- Work instruction:
Reproduce the lines below exactly. Skip images.

Saved data entries:
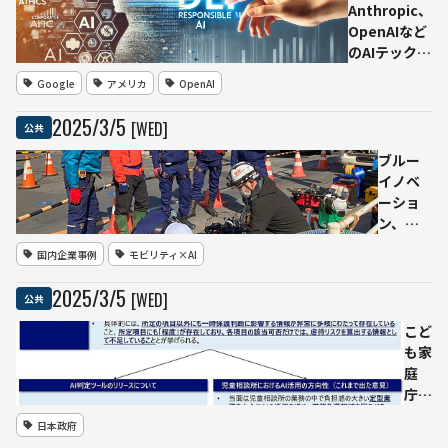
Anthropic、
OpenAIなど
のAIテック方
針変更が示す
Google
アメリカ
OpenAI
「多様性・公
平性・包括性
2025
/
3
/
5
[WED]
公共
（DEI）の再
構築」「責任
ブルー
あるAI」
イノベ
ーショ
ン、八
潮市の
国内企業事例
モビリティ×AI
道路陥
没事故
2025
/
3
/
5
[WED]
公共
で
「ELIOS
こど
3」を活
も家
用した
庭
下水管
庁、
内調査
児童
日本政府
を実施
相談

- Written reply:
Anthropic、
OpenAIなど
のAIテック方
針変更が示す
Google
アメリカ
OpenAI
「多様性・公
平性・包括性
2025
/
3
/
5
[WED]
公共
（DEI）の再
構築」「責任
ブルー
あるAI」
イノベ
ーショ
ン、八
潮市の
国内企業事例
モビリティ×AI
道路陥
没事故
2025
/
3
/
5
[WED]
公共
で
「ELIOS
こど
3」を活
も家
用した
庭
下水管
庁、
内調査
児童
日本政府
を実施
相談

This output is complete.